Chain restaurants are ubiquitous - they infest every town centre with their generic cuisine, whether its pizzas and pastas, burgers or a slightly soggy risotto. With menus the same across the country, food shipped in from a single source many miles away, themed decor and often irritating muzak, eating at chain restuarants may not be a terrible experience, but it is rarely a great one.
The world's largest restaurant, McDonalds, has nearly 40,000 restaurants across 120 countries, and they serve 69 million people a day, with the golden arches logo recognisable across the world.
It was in fact a McDonalds being built at the foot of the Spanish Steps in Rome which started the whole Slow Food Movement in 1986. 25 years later, the movement has over 150,000 members across 150 countries, with the emphasis on locally produced, good quality food.
The same applies to coffee shops such as Costa or Starbucks - they have filled high streets, petrol stations, canteens, popular beauty spots; they are everywhere.
Starbucks has over 30,000 shops in 70 countries, Costa has nearly 4,000 across 3 continents. People used to dream of running their own little coffee shop, but few bother now when the competition is this fierce. Peaceful and quirky little tea rooms are now becoming a thing of the past, instead we only get to chose between the large chains.
Reasons to avoid chain restaurants
1. The food is often sourced from a single supplier and shipped many miles across country to get to the individual restaurants, usually by polluting trucks, planes and container ships.
2. Local food producers, who don't supply in high volume and can't afford to slash their profits, get priced out of the market.
3. Local specialities are usually ignored for menus which can be used across the whole chain, meaning that not only do customers not get to try new things, but that local speciality producers get ignored.
4. Food is often heavily packed with chemicals to extend its shelf life for both transportation purposes and to cut wastage.
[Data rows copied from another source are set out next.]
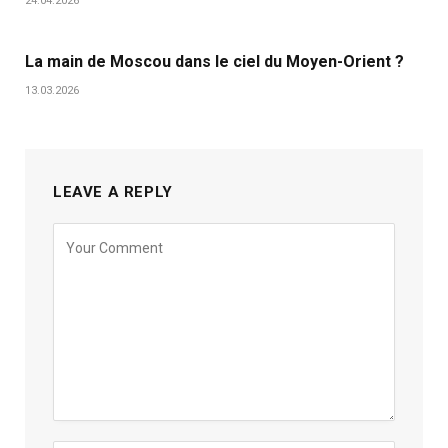
24.04.2026
La main de Moscou dans le ciel du Moyen-Orient ?
13.03.2026
LEAVE A REPLY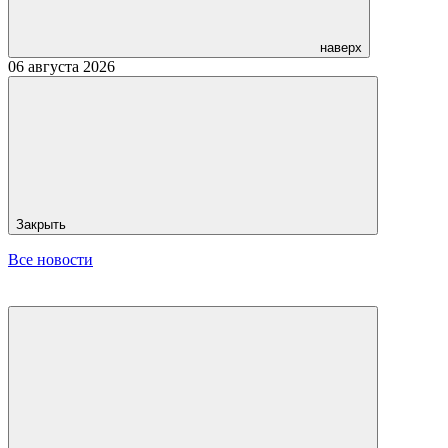
наверх
06 августа 2026
Закрыть
Все новости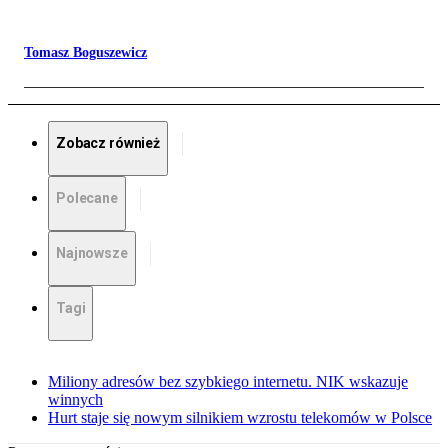
Tomasz Boguszewicz
Zobacz również
Polecane
Najnowsze
Tagi
Miliony adresów bez szybkiego internetu. NIK wskazuje
winnych
Hurt staje się nowym silnikiem wzrostu telekomów w Polsce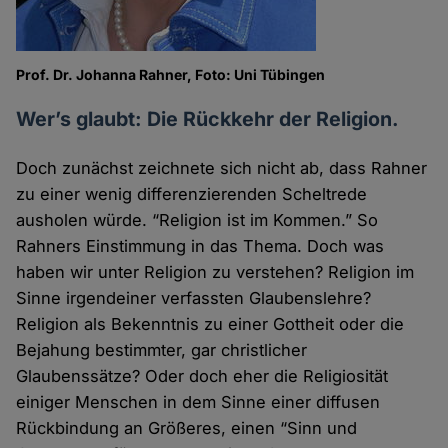
Prof. Dr. Johanna Rahner, Foto: Uni Tübingen
Wer’s glaubt: Die Rückkehr der Religion.
Doch zunächst zeichnete sich nicht ab, dass Rahner
zu einer wenig differenzierenden Scheltrede
ausholen würde. “Religion ist im Kommen.” So
Rahners Einstimmung in das Thema. Doch was
haben wir unter Religion zu verstehen? Religion im
Sinne irgendeiner verfassten Glaubenslehre?
Religion als Bekenntnis zu einer Gottheit oder die
Bejahung bestimmter, gar christlicher
Glaubenssätze? Oder doch eher die Religiosität
einiger Menschen in dem Sinne einer diffusen
Rückbindung an Größeres, einen “Sinn und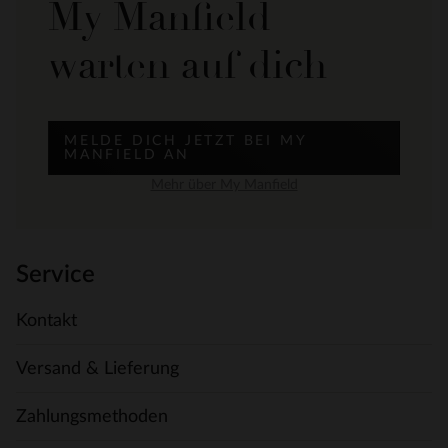
My Manfield
warten auf dich
MELDE DICH JETZT BEI MY
MANFIELD AN
Mehr über My Manfield
Service
Kontakt
Versand & Lieferung
Zahlungsmethoden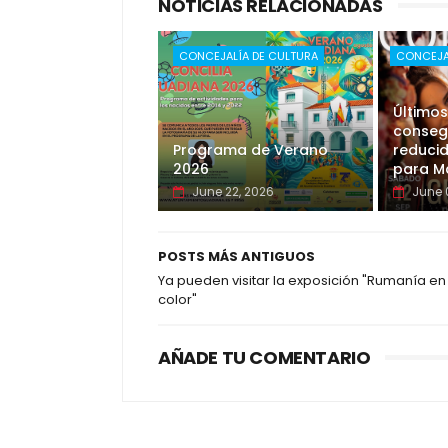
NOTICIAS RELACIONADAS
CONCEJALÍA DE CULTURA
CONCEJA
Últimos
consegu
Programa de Verano
reducid
2026
para Ma
June 22, 2026
June 
POSTS MÁS ANTIGUOS
Ya pueden visitar la exposición "Rumanía en
color"
AÑADE TU COMENTARIO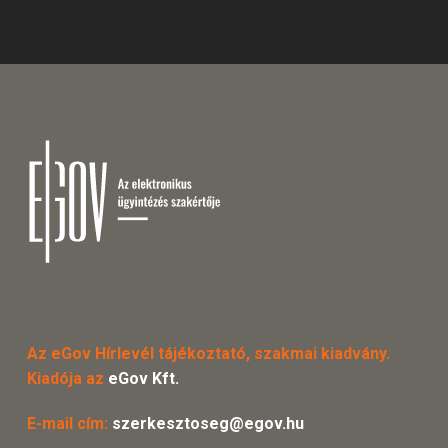
Az eGov Hírlevél tájékoztató, szakmai kiadvány.
Kiadója az
eGov Kft.
E-mail cím:
szerkesztoseg@egov.hu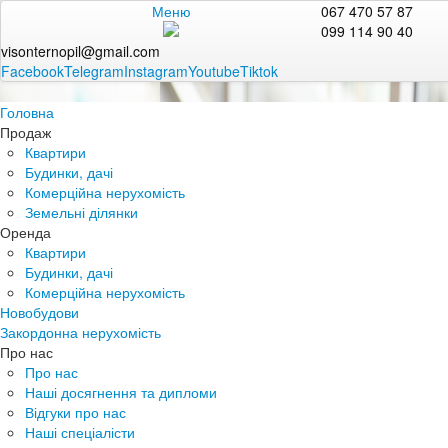
Меню
067 470 57 87
099 114 90 40
visonternopil@gmail.com
Facebook
Telegram
Instagram
Youtube
Tiktok
Головна
Продаж
Квартири
Будинки, дачі
Комерційна нерухомість
Земельні ділянки
Оренда
Квартири
Будинки, дачі
Комерційна нерухомість
Новобудови
Закордонна нерухомість
Про нас
Про нас
Наші досягнення та дипломи
Відгуки про нас
Наші спеціалісти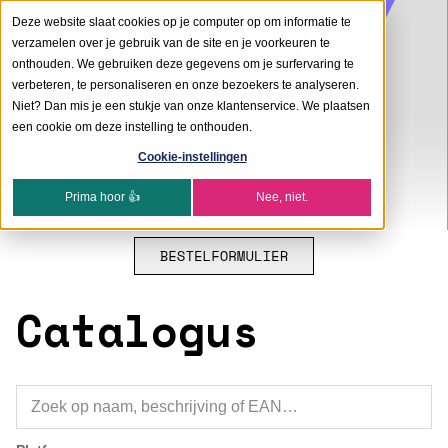
Deze website slaat cookies op je computer op om informatie te
verzamelen over je gebruik van de site en je voorkeuren te
onthouden. We gebruiken deze gegevens om je surfervaring te
verbeteren, te personaliseren en onze bezoekers te analyseren.
Niet? Dan mis je een stukje van onze klantenservice. We plaatsen
een cookie om deze instelling te onthouden.
Cookie-instellingen
Prima hoor 👍
Nee, niet.
Catalogus
Zoeken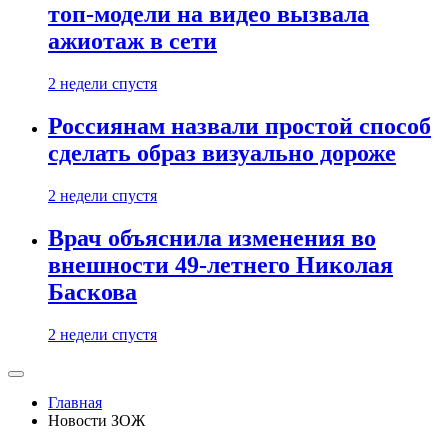
топ-модели на видео вызвала
ажиотаж в сети
2 недели спустя
Россиянам назвали простой способ
сделать образ визуально дороже
2 недели спустя
Врач объяснила изменения во
внешности 49-летнего Николая
Баскова
2 недели спустя
Главная
Новости ЗОЖ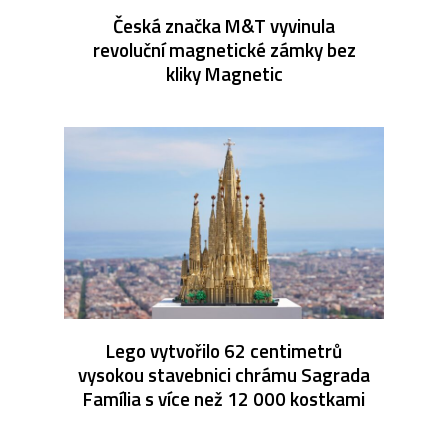
Česká značka M&T vyvinula
revoluční magnetické zámky bez
kliky Magnetic
Lego vytvořilo 62 centimetrů
vysokou stavebnici chrámu Sagrada
Família s více než 12 000 kostkami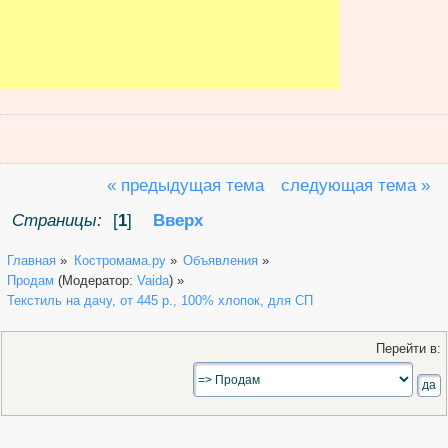
« предыдущая тема
следующая тема »
Страницы:
[
1
]
Вверх
Главная
»
Костромама.ру
»
Объявления
»
Продам
(Модератор:
Vaida
) »
Текстиль на дачу, от 445 р., 100% хлопок, для СП
Перейти в: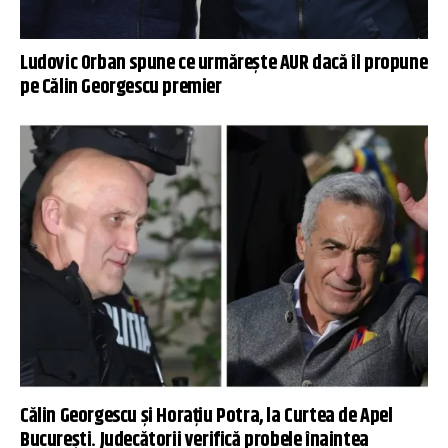
Ludovic Orban spune ce urmărește AUR dacă îl propune
pe Călin Georgescu premier
Călin Georgescu și Horațiu Potra, la Curtea de Apel
București. Judecătorii verifică probele înaintea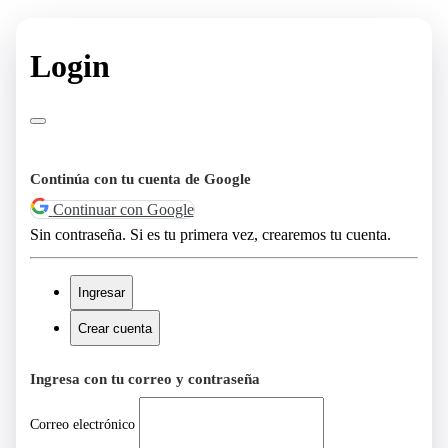
Login
Continúa con tu cuenta de Google
Continuar con Google
Sin contraseña. Si es tu primera vez, crearemos tu cuenta.
Ingresar
Crear cuenta
Ingresa con tu correo y contraseña
Correo electrónico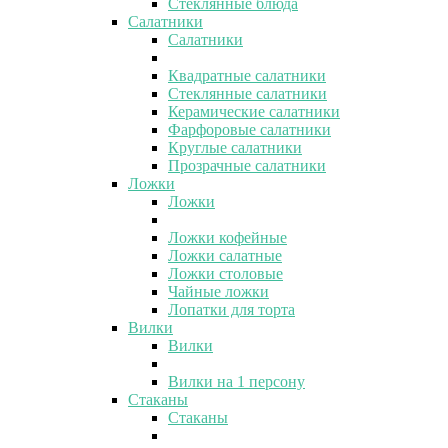
Стеклянные блюда
Салатники
Салатники
Квадратные салатники
Стеклянные салатники
Керамические салатники
Фарфоровые салатники
Круглые салатники
Прозрачные салатники
Ложки
Ложки
Ложки кофейные
Ложки салатные
Ложки столовые
Чайные ложки
Лопатки для торта
Вилки
Вилки
Вилки на 1 персону
Стаканы
Стаканы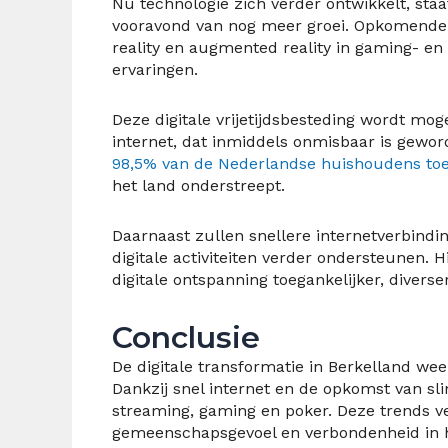
Nu technologie zich verder ontwikkelt, sta
vooravond van nog meer groei. Opkomende t
reality en augmented reality in gaming- e
ervaringen.
Deze digitale vrijetijdsbesteding wordt mo
internet, dat inmiddels onmisbaar is gewo
98,5% van de Nederlandse huishoudens toeg
het land onderstreept.
Daarnaast zullen snellere internetverbind
digitale activiteiten verder ondersteunen.
digitale ontspanning toegankelijker, diverser
Conclusie
De digitale transformatie in Berkelland we
Dankzij snel internet en de opkomst van s
streaming, gaming en poker. Deze trends ver
gemeenschapsgevoel en verbondenheid in het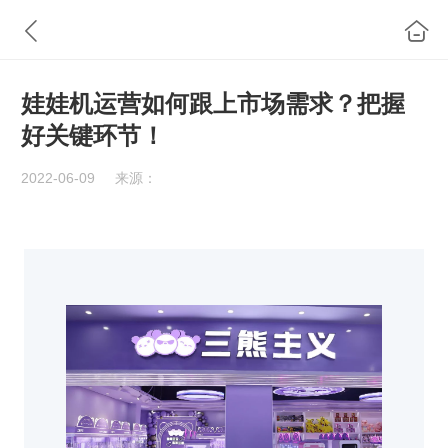
娃娃机运营如何跟上市场需求？把握
好关键环节！
2022-06-09
来源：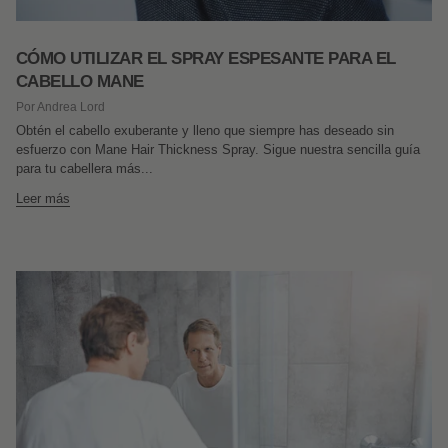
CÓMO UTILIZAR EL SPRAY ESPESANTE PARA EL
CABELLO MANE
Por Andrea Lord
Obtén el cabello exuberante y lleno que siempre has deseado sin
esfuerzo con Mane Hair Thickness Spray. Sigue nuestra sencilla guía
para tu cabellera más...
Leer más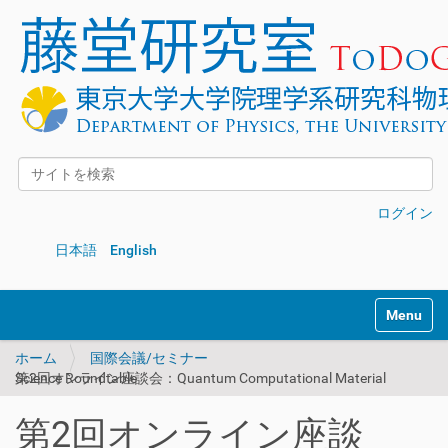
サイトを検索
詳細検索
ログイン
日本語
English
Toggle na
ホーム
国際会議/セミナー
第2回オンライン座談会：Quantum Computational Material Science Roundtable
第2回オンライン座談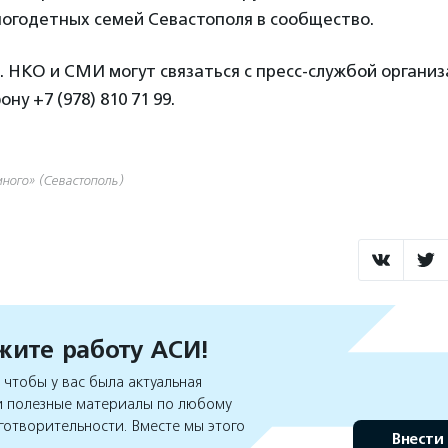
огодетных семей Севастополя в сообщество.
 НКО и СМИ могут связаться с пресс-службой органи
ну +7 (978) 810 71 99.
ного» (Севастополь)
ите работу АСИ!
чтобы у вас была актуальная
 полезные материалы по любому
готворительности. Вместе мы этого
Внести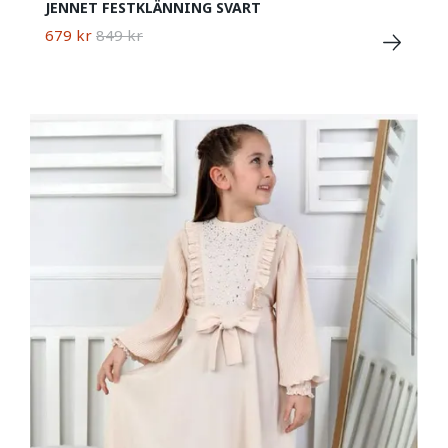
JENNET FESTKLÄNNING SVART
679 kr
849 kr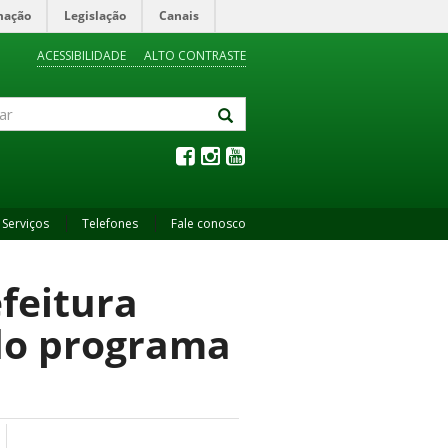
mação
Legislação
Canais
ACESSIBILIDADE
ALTO CONTRASTE
Serviços
Telefones
Fale conosco
feitura
 do programa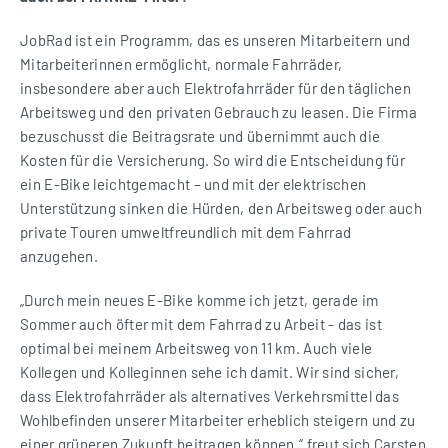
JobRad ist ein Programm, das es unseren Mitarbeitern und
Mitarbeiterinnen ermöglicht, normale Fahrräder,
insbesondere aber auch Elektrofahrräder für den täglichen
Arbeitsweg und den privaten Gebrauch zu leasen. Die Firma
bezuschusst die Beitragsrate und übernimmt auch die
Kosten für die Versicherung. So wird die Entscheidung für
ein E-Bike leichtgemacht – und mit der elektrischen
Unterstützung sinken die Hürden, den Arbeitsweg oder auch
private Touren umweltfreundlich mit dem Fahrrad
anzugehen.
„Durch mein neues E-Bike komme ich jetzt, gerade im
Sommer auch öfter mit dem Fahrrad zu Arbeit - das ist
optimal bei meinem Arbeitsweg von 11 km. Auch viele
Kollegen und Kolleginnen sehe ich damit. Wir sind sicher,
dass Elektrofahrräder als alternatives Verkehrsmittel das
Wohlbefinden unserer Mitarbeiter erheblich steigern und zu
einer grüneren Zukunft beitragen können.“ freut sich Carsten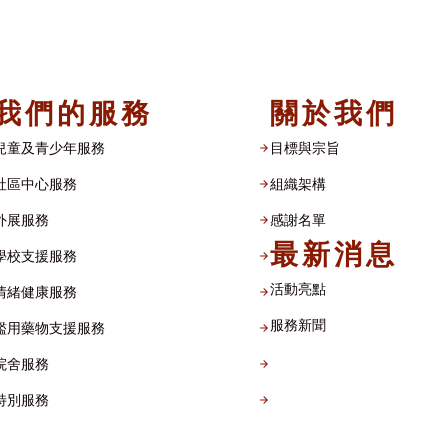
我們的服務
關於我們
兒童及青少年服務
目標與宗旨
社區中心服務
組織架構​
外展服務
感謝名單​
最新消息
學校支援服務
活動亮點
情緒健康服務
服務新聞
濫用藥物支援服務
院舍服務
特別服務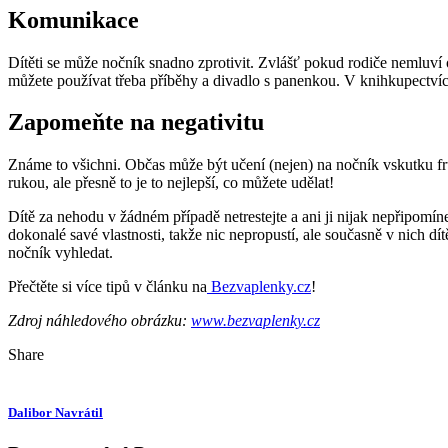
Komunikace
Dítěti se může nočník snadno zprotivit. Zvlášť pokud rodiče nemluví o
můžete používat třeba příběhy a divadlo s panenkou. V knihkupectvích
Zapomeňte na negativitu
Známe to všichni. Občas může být učení (nejen) na nočník vskutku fr
rukou, ale přesně to je to nejlepší, co můžete udělat!
Dítě za nehodu v žádném případě netrestejte a ani ji nijak nepřipomínej
dokonalé savé vlastnosti, takže nic nepropustí, ale současně v nich d
nočník vyhledat.
Přečtěte si více tipů v článku na
Bezvaplenky.cz
!
Zdroj náhledového obrázku:
www.bezvaplenky.cz
Share
Dalibor Navrátil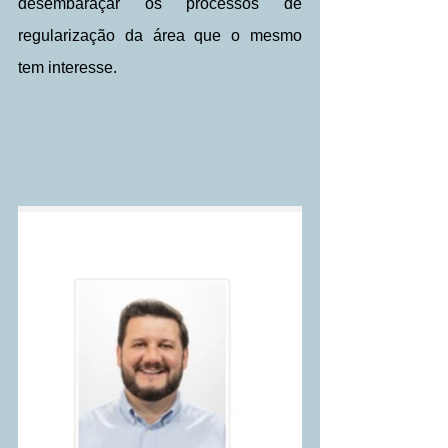
desembaraçar os processos de 
regularização da área que o mesmo 
tem interesse.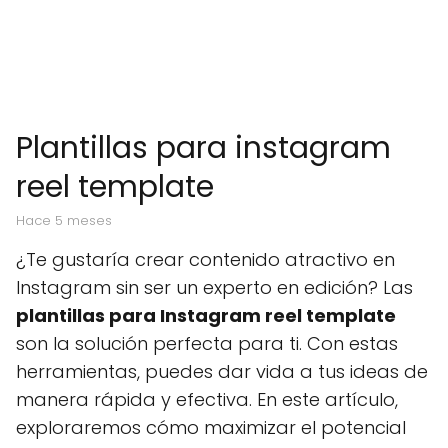
Plantillas para instagram
reel template
hace 5 meses
¿Te gustaría crear contenido atractivo en
Instagram sin ser un experto en edición? Las
plantillas para Instagram reel template
son la solución perfecta para ti. Con estas
herramientas, puedes dar vida a tus ideas de
manera rápida y efectiva. En este artículo,
exploraremos cómo maximizar el potencial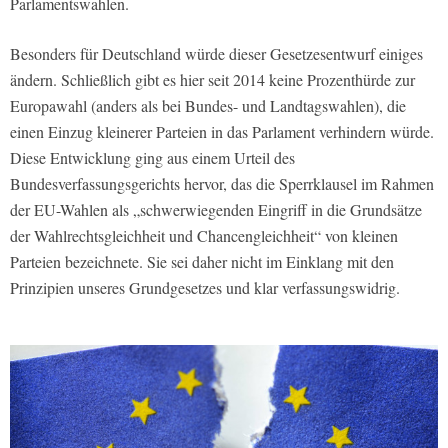
Parlamentswahlen.
Besonders für Deutschland würde dieser Gesetzesentwurf einiges
ändern. Schließlich gibt es hier seit 2014 keine Prozenthürde zur
Europawahl (anders als bei Bundes- und Landtagswahlen), die
einen Einzug kleinerer Parteien in das Parlament verhindern würde.
Diese Entwicklung ging aus einem Urteil des
Bundesverfassungsgerichts hervor, das die Sperrklausel im Rahmen
der EU-Wahlen als „schwerwiegenden Eingriff in die Grundsätze
der Wahlrechtsgleichheit und Chancengleichheit“ von kleinen
Parteien bezeichnete. Sie sei daher nicht im Einklang mit den
Prinzipien unseres Grundgesetzes und klar verfassungswidrig.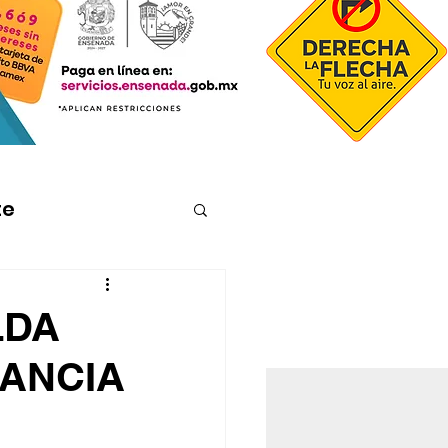
te
LDA
LANCIA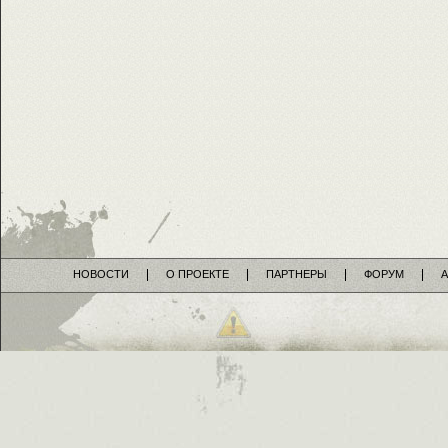
НОВОСТИ
О ПРОЕКТЕ
ПАРТНЕРЫ
ФОРУМ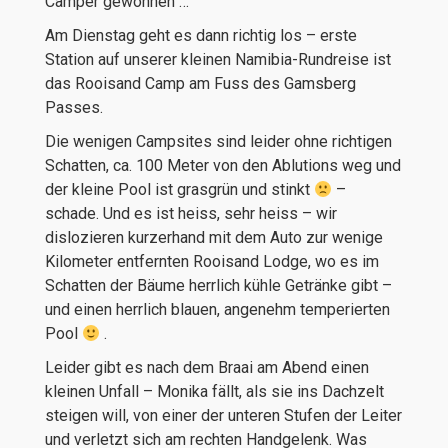
Camper gewöhnen …
Am Dienstag geht es dann richtig los – erste
Station auf unserer kleinen Namibia-Rundreise ist
das Rooisand Camp am Fuss des Gamsberg
Passes.
Die wenigen Campsites sind leider ohne richtigen
Schatten, ca. 100 Meter von den Ablutions weg und
der kleine Pool ist grasgrün und stinkt
–
schade. Und es ist heiss, sehr heiss – wir
dislozieren kurzerhand mit dem Auto zur wenige
Kilometer entfernten Rooisand Lodge, wo es im
Schatten der Bäume herrlich kühle Getränke gibt –
und einen herrlich blauen, angenehm temperierten
Pool
.
Leider gibt es nach dem Braai am Abend einen
kleinen Unfall – Monika fällt, als sie ins Dachzelt
steigen will, von einer der unteren Stufen der Leiter
und verletzt sich am rechten Handgelenk. Was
Flavour enhancers are used to disguise the lower quality produce.
5. Food prepared in chain restuarants is often highly calorific, with large portions and increased chemicals meaning a higher level of bad food groups.
6. The prevalence of chains means that local entrepeneurs get priced out of the market, unable to afford business rental rates.
7. Food is often part-cooked at the chains supply depot, rather than in the restaurant, so you often end up eating food which was cooked months ago, frozen and then heated in a microwave just before being served to you. Nutrients are severly diminished, as is the taste.
8. The ambience of the restaurant is the same as in every other in the chain - you get the same themed decor, same muzak, same uniformed staff. It is bland, generic, uninspiring and boring.
9. Chain restaurants don't care so much about reviews, so they put less effort into customer service or good cooking.
10. Your money goes off to head office, often in a different country, and doesn't get spent in the local community.
Reasons to Eat Local
1. Locally owned restaurants can be far more selective about where their food comes from, with no compulsion to buy from a supplier many miles away. This means that you are far more likely to eat food which has no food miles on it, maintaining its nutritional qualities and meaning that the owner can shop around for the best flavours for their dishes.
2. You are far more likely to be able to try local specialities and local dishes, and the menu may well have more unusual options that you just couldn't find elsewhere.
3. The restaurant or cafe will be unique in its style, decor and layout.
4. Owners and staff are more likely to chat to customers, seeing the benefits of taking the time to get to know their customers and develop a rapport.
5. Menus are more likely to change on a weekly or even daily basis.
6. Staff care a lot more about reviews, as a bad review can break a small business, so you will probably get much better levels of customer service.
7. With food prepared on site, you are able to ask for alterations to a dish.
8. Smaller, locally owned restaurants are less likely to generate so much food waste as they are more conscious of their overheads.